Or, le Premier ministre a récemment déclaré que seuls des partenaires sociaux du spectacle et de l’audiovisuel seraient associés aux négociations de la convention de l’Unedic, prévues en mars 2016. La Coordination n’a pas été conviée, au motif qu’elle n’était pas juridiquement un partenaire social. Vous dites vous-mêmes que les associations devraient avoir leur mot à dire lors de ces négociations. Leur exclusion ne risque-t-elle pas de fragiliser le débat ? Votre mission a d’ailleurs démontré que la Coordination est un partenaire social dans les faits, même si elle n’en est pas un sur le plan juridique.

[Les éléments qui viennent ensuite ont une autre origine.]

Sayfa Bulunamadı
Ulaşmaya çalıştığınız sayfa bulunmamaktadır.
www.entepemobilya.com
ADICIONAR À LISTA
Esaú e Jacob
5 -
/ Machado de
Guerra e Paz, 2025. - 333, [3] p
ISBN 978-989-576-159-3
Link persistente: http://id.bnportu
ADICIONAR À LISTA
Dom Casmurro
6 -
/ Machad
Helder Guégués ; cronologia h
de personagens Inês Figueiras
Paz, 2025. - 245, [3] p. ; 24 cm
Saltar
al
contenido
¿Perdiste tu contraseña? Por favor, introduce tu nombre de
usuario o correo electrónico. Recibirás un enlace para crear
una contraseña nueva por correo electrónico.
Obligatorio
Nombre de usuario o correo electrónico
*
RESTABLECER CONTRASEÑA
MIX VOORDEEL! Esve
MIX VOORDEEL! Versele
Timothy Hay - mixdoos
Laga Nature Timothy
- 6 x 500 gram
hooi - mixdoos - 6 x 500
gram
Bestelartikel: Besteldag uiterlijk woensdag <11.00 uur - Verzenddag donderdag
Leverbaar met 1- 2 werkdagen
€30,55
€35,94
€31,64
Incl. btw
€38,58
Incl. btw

On parle beaucoup des abus commis dans le milieu de l’intermittence, notamment par des sociétés de production ou de l’audiovisuel. Mais il semble que, chez Pôle emploi, on ait de plus en plus tendance à requalifier certaines prestations des intermittents du spectacle pour les intégrer au régime général, au risque de stigmatiser ceux qui sont mis en cause et de pénaliser des travailleurs précaires, sous prétexte que des sociétés de production abusent du système. Confirmez-vous cette tendance ?

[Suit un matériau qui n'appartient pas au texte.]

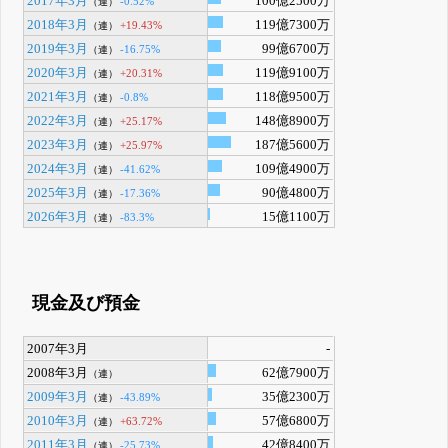
2017年3月
100億2500万
-0.52%
（連）
2018年3月
119億7300万
+19.43%
（連）
2019年3月
99億6700万
-16.75%
（連）
2020年3月
119億9100万
+20.31%
（連）
2021年3月
118億9500万
-0.8%
（連）
2022年3月
148億8900万
+25.17%
（連）
2023年3月
187億5600万
+25.97%
（連）
2024年3月
109億4900万
-41.62%
（連）
2025年3月
90億4800万
-17.36%
（連）
2026年3月
15億1100万
-83.3%
（連）
現金及び預金
2007年3月
-
2008年3月
62億7900万
（連）
2009年3月
35億2300万
-43.89%
（連）
2010年3月
57億6800万
+63.72%
（連）
2011年3月
42億8400万
-25.73%
（連）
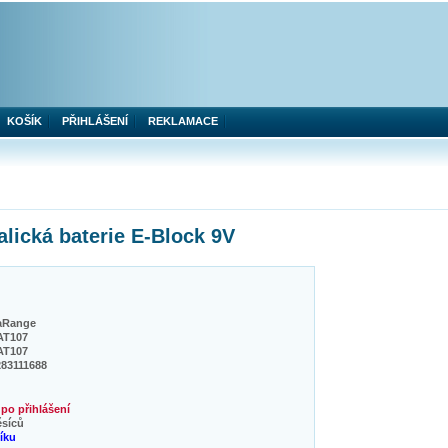
KOŠÍK
PŘIHLÁŠENÍ
REKLAMACE
ická baterie E-Block 9V
aRange
T107
T107
283111688
po přihlášení
ěsíců
níku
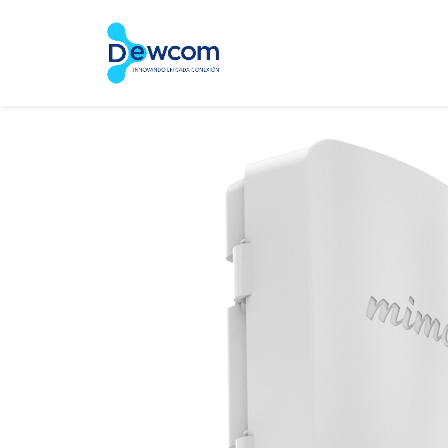
Inicio
Tienda
Servic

Dans votre rapport, vous évoquez des formes de contrat offrant une plus grande stabilité aux salariés. Le « CDI intermittent » vise à assurer au salarié une relation du travail pérenne en contrepartie de la fluctuation de périodes travaillées, à condition qu’un accord collectif le prévoie expressément. Or, les emplois pouvant relever du CDI intermittent sont très limités. Pensez-vous qu’il soit envisageable d’étendre le champ de ce contrat à d’autres professions ? Avez-vous des préconisations en la matière ?

Mme Claudine Schmid. Madame et messieurs les rapporteurs, je vous remercie pour votre travail. Je reconnais aussi tout le travail créatif des intermittents dont le statut ne doit pas se réduire à l’assurance chômage, même s’il s’agit là d’une question récurrente et d’une grande importance.

Cependant, je regrette que le rapport ne fasse pas mention des raisons qui conduisent au déficit chronique du régime spécifique. Je m’interroge sur le régime des intermittents qui ressemble étrangement à une subvention déguisée au monde du spectacle puisque la charge est assumée par les seuls salariés du privé. Vous avez parlé de solidarité à l’intérieur de la profession, madame Archambault. Quelle solidarité proposez-vous avec les salariés du privé ? C’est une vraie question à laquelle une réponse devrait être apportée. Comment envisageriez-vous la fusion du régime des intermittents avec celui des intérimaires, dont le statut est assez proche ?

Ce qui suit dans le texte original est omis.